Fraunhofer Institute for Optronics, Systems Technologies and Image Exploitation (IOSB) has developed a retrofit box that integrates machines into modern production systems like MES and SCADA, helping medium-sized companies take the leap into Industrie 4.0.

Consistent implementation of Industrie 4.0 still often fails because older devices that do not yet have the necessary interfaces are still in use. In the worst case, the machines then work in isolation in the production hall. Fraunhofer's Plug-and-Work cube ensures that existing machines and systems can be integrated into the production system.

The cube, according to Fraunhofer, houses a standard industrial PC with Windows as the operating system. The machine, which provides all information about itself and its capabilities via network cable to the cube, is integrated into the production system, allowing it to communicate with other systems and it is accessible via the network.

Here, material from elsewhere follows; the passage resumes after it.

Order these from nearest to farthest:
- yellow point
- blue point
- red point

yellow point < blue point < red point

"In principle, this is very similar to the installation of a USB device, such as a printer, on your office PC," said Project Manager Dr. Olaf Sauer. “You simply plug your device in, the device describes itself to the computer, the computer goes on line if required to find the right driver, and then the computer can fully interact with and pass information back and forth to control the device to do things (like print, copy files…)."

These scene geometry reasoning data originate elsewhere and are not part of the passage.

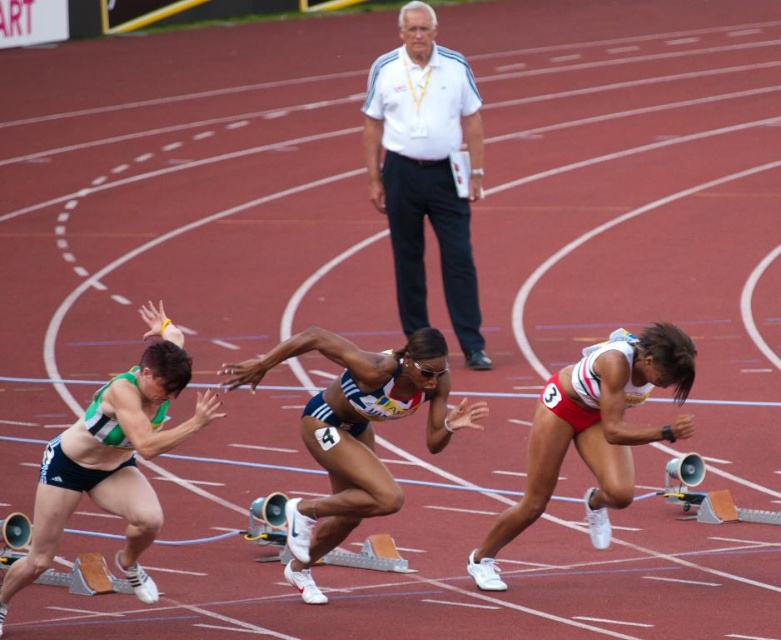 Question: Is white athletic uniform at center positioned in front of green matte shorts at left?

Choices:
 (A) yes
 (B) no

Answer: (B)

Question: Is white smooth shirt at upper center bigger than green matte shorts at left?

Choices:
 (A) yes
 (B) no

Answer: (A)

Question: Among these objects, which one is nearest to the camera?

Choices:
 (A) green matte shorts at left
 (B) white smooth shirt at upper center

Answer: (A)

Question: Is white smooth shirt at upper center thinner than white matte running shoe at lower right?

Choices:
 (A) no
 (B) yes

Answer: (B)

Question: Among these objects, which one is farthest from the camera?

Choices:
 (A) white athletic uniform at center
 (B) white matte running shoe at lower right
 (C) green matte shorts at left

Answer: (A)

Question: Which point is closer to the camera taking this photo?

Choices:
 (A) click(341, 468)
 (B) click(77, 461)
 (C) click(377, 179)
 (D) click(562, 435)

Answer: (B)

The first step sees the cube creating a self-description of the machine on the basis of the XML data format AutomationM (Automation Markup Language). An assistance tool facilitates the structure of the self-description by means of an intuitive, graphical user interface. With this model, the cube or gateway PC automatically generates the communication server in the second step for exchanging information with other machines and the superordinate production control. The tools also register changes to the machine, such as an updated configuration, and a change manager records the new configuration and forwards it to the communication server.

"Data from the connected machines can also be stored on the Plug-and-Work cube," said Sauer. "The employees in plant management always see what is happening on the machine and immediately recognise any problems occurring. In this way, transparency prevails in the production hall."

The server in the cube uses the OPC UA (Open Platform Communications Unified Architecture) communication protocol, which adopts an internationally accepted standard that ensures the greatest possible compatibility in machine-to-machine communication. Data security is also ensured as all data is transmitted in encrypted form, and only authorised devices can connect with the system.

Up to 20 machines can be connected to a single cube, depending on the complexity of the machine data and parameters, according to Fraunhofer.